By Louis Charbonneau
UNITED NATIONS (Reuters) - Europe and the United States heaped criticism on Syria at the United Nations on Thursday after failing to persuade Russia to support condemning Damascus for its crackdown on anti-government protesters.
The occasion was the renewal of the mandate for a U.N. observer force in Syria's Israeli-occupied Golan Heights, where Israel accuses the Syrian government of orchestrating deadly confrontations between Palestinian protesters and Israeli troops on May 15 and June 5.
As expected, a resolution renewing the mandate for another six months until the end of this year received unanimous support from all 15 council members.
Normally the mandate renewal for the four-decade old force, known as UNDOF, is a routine event without fanfare or controversy. This year the situation was different as U.S. and European Union diplomats tried to include language condemning Syrian "human rights abuses" in the initial U.S.-drafted text.
Russia, backed by China, threatened to veto UNDOF's mandate renewal if such language was included. In the end, the resolution expressed "grave concern at the serious events that occurred in UNDOF's area of operations on 15 May and 5 June that put the long held ceasefire in jeopardy."
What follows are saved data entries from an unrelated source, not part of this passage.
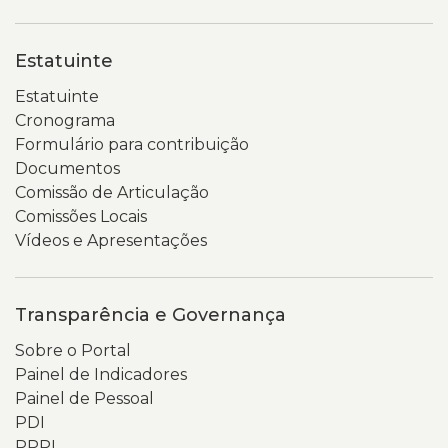
o
No
aparelho
centro
Estatuinte
celular
da
e
página,
Estatuinte
as
o
Cronograma
mãos
texto
Formulário para contribuição
que
de
Documentos
o
boas-
Comissão de Articulação
seguram.
vindas
Comissões Locais
apresenta
Vídeos e Apresentações
o
portal
como
Transparência e Governança
um
Sobre o Portal
espaço
Painel de Indicadores
para
Painel de Pessoal
acesso
PDI
a
PPPI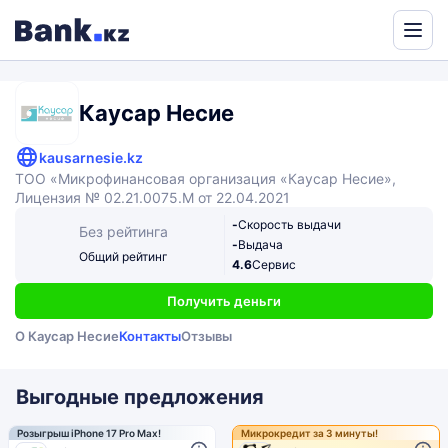
Powered
by
Translate
Каусар Несие
kausarnesie.kz
ТОО «Микрофинансовая организация «Каусар Несие»,
Лицензия № 02.21.0075.M от 22.04.2021
-
Скорость выдачи
Без рейтинга
-
Выдача
Общий рейтинг
4.6
Сервис
Получить деньги
О Каусар Несие
Контакты
Отзывы
Выгодные предложения
Розыгрыш iPhone 17 Pro Max!
Микрокредит за 3 минуты!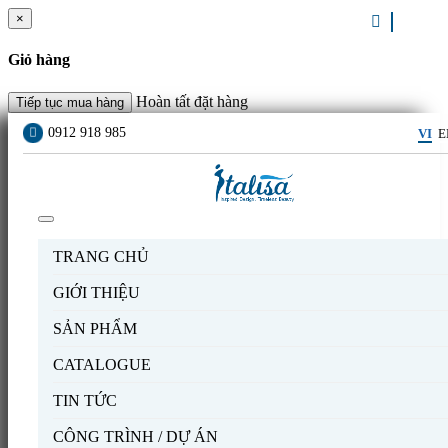
×
Giỏ hàng
Hoàn tất đặt hàng
Tiếp tục mua hàng
0912 918 985
VI
E
Toggle
navigation
TRANG CHỦ
GIỚI THIỆU
SẢN PHẨM
CATALOGUE
TIN TỨC
CÔNG TRÌNH / DỰ ÁN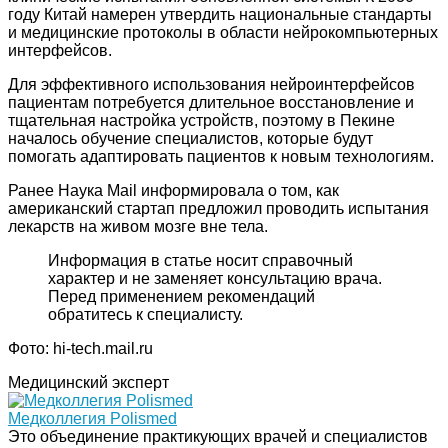
году Китай намерен утвердить национальные стандарты
и медицинские протоколы в области нейрокомпьютерных
интерфейсов.
Для эффективного использования нейроинтерфейсов
пациентам потребуется длительное восстановление и
тщательная настройка устройств, поэтому в Пекине
началось обучение специалистов, которые будут
помогать адаптировать пациентов к новым технологиям.
Ранее Наука Mail информировала о том, как
американский стартап предложил проводить испытания
лекарств на живом мозге вне тела.
Информация в статье носит справочный
характер и не заменяет консультацию врача.
Перед применением рекомендаций
обратитесь к специалисту.
Фото: hi-tech.mail.ru
Медицинский эксперт
Медколлегия Polismed
Это объединение практикующих врачей и специалистов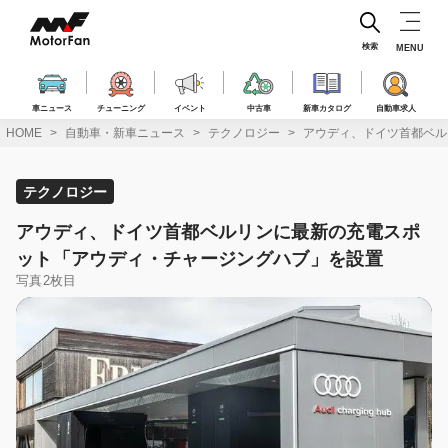
コ
ン
テ
検索
MENU
ン
ツ
へ
車ニュース
チューニング
イベント
中古車
新車カタログ
自動車求人
ス
HOME
自動車・新車ニュース
テクノロジー
アウディ、ドイツ首都ベル
キ
ッ
プ
テクノロジー
アウディ、ドイツ首都ベルリンに最新の充電スポ
ット「アウディ・チャージングハブ」を設置
写真2枚目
Although it referred to the Golan Heights incidents, in which Israeli soldiers fired on and killed a number of Palestinian protesters, it made no mention of the Syrian crackdown against demonstrators, which human rights activists say resulted in over 1,300 civilian deaths since the uprisings began in March.
"The question of Syria and the renewal of UNDOF's mandate are two distinct issues," Xinhua news agency quoted Wang Min, deputy permanent representative of the Chinese Mission to the United Nations, as saying.
"They should not be linked together so as to avoid complicating and politicizing the renewal of UNDOF's mandate," Wang added.
Western delegates used Thursday's council meeting to rail against Syria for killing demonstrators and provoking Israel.
Several countries also indirectly chided Israel for firing on Palestinian demonstrators in the Golan Heights, saying all sides needed to exercise restraint.
Deputy U.S. Ambassador to the United Nations Rosemary DiCarlo said that Syria had engineered the Golan Heights protests, which the Syrian government said resulted in the deaths of 23 people, as a "transparent ploy" to divert attention from its brutal crackdown on demonstrators.
Deputy British Ambassador Philip Parham said Damascus has ignored calls for it to heed calls for change and reform.
"Instead, they have met legitimate demands for reform with brute force in which an estimated 1,400 people have died in the last 3 months," he said. "This is completely unacceptable."
French Deputy Ambassador Martin Briens also condemned what he said were Syria's "hypocritical" attempts to "divert international attention away from the aspirations of its own people on whom it is inflicting a bloody crackdown."
Those views were echoed by Israeli Ambassador Ron Prosor.
Syrian Ambassador Bashar Ja'afari dismissed the criticism of his country, saying his government was committed to reform and was not cracking down on innocent protesters.
"Some extremists have started using violence and bearing arms against law-and-order forces and against innocent Syrian citizens, including peaceful demonstrators," he said, adding that these were "internal developments that have nothing to do with the Security Council."
Russian Deputy Ambassador Alexander Pankin made clear Moscow had not budged on the topic of Syria, long a close Russian ally, and saw no need for council action.
"Syria is not on the agenda of the Security Council because it is not a threat to international peace and security," he said.
Diplomats say the council has not voted on a European-drafted resolution condemning Syria for clampdown on protesters because Russia and China have threatened to veto it and Brazil, India and South Africa said they would abstain.